-------- Source information
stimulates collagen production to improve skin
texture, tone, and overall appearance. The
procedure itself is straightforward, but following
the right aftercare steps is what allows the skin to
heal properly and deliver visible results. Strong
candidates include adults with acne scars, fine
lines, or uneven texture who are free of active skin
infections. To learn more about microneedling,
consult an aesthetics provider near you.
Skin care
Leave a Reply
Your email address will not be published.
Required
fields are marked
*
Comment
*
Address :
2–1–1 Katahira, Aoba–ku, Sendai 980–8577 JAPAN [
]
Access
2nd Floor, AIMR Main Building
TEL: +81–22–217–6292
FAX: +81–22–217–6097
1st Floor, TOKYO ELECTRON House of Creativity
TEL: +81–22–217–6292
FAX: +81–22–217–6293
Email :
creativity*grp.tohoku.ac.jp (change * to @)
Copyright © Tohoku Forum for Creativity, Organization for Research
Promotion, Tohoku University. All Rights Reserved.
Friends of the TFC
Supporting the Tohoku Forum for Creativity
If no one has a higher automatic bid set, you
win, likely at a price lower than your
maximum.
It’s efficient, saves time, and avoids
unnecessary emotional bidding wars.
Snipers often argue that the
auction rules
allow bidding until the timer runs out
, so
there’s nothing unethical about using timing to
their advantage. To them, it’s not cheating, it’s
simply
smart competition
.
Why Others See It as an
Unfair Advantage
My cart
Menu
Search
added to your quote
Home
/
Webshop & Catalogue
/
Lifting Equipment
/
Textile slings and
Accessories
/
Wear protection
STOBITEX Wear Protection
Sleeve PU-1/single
----------------
-------- Source information
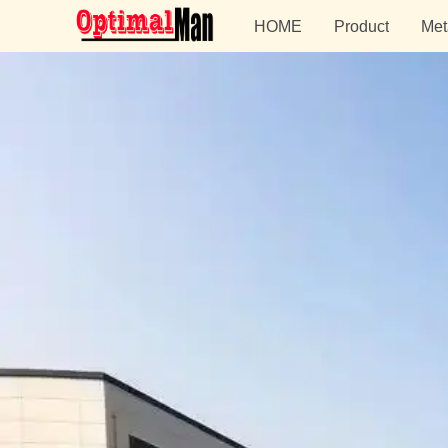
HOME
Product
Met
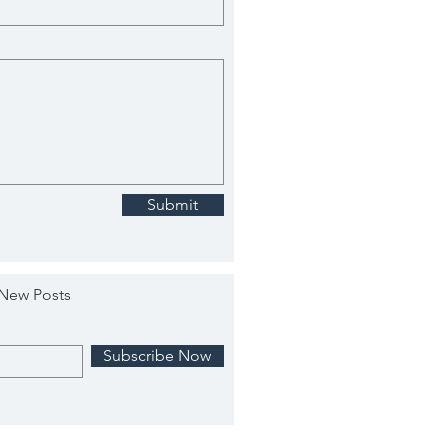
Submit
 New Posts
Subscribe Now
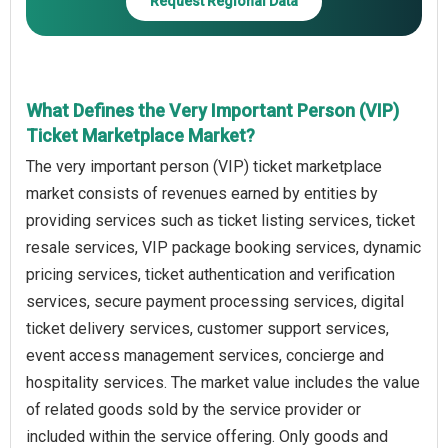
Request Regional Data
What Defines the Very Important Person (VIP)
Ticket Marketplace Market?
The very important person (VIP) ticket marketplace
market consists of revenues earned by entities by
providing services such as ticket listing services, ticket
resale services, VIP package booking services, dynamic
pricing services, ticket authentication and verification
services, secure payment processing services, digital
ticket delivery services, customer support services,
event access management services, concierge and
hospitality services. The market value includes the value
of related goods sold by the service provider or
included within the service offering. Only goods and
----------------
-------- Source information
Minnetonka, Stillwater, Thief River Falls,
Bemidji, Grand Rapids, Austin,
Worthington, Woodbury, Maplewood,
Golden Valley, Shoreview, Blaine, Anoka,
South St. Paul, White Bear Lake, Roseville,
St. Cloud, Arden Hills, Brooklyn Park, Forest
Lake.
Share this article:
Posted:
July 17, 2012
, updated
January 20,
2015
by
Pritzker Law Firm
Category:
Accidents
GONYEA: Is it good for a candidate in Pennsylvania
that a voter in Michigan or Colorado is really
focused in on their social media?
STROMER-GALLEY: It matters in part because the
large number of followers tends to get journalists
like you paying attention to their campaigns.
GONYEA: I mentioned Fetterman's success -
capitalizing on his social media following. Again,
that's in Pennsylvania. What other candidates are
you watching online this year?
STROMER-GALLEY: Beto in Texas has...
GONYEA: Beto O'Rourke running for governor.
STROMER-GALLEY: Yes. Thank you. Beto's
----------------
Description of the task
Look over the data above and show each line that contains "their".

Answer area
their advantage. To them, it’s not cheating, it’s
focused in on their social media?
like you paying attention to their campaigns.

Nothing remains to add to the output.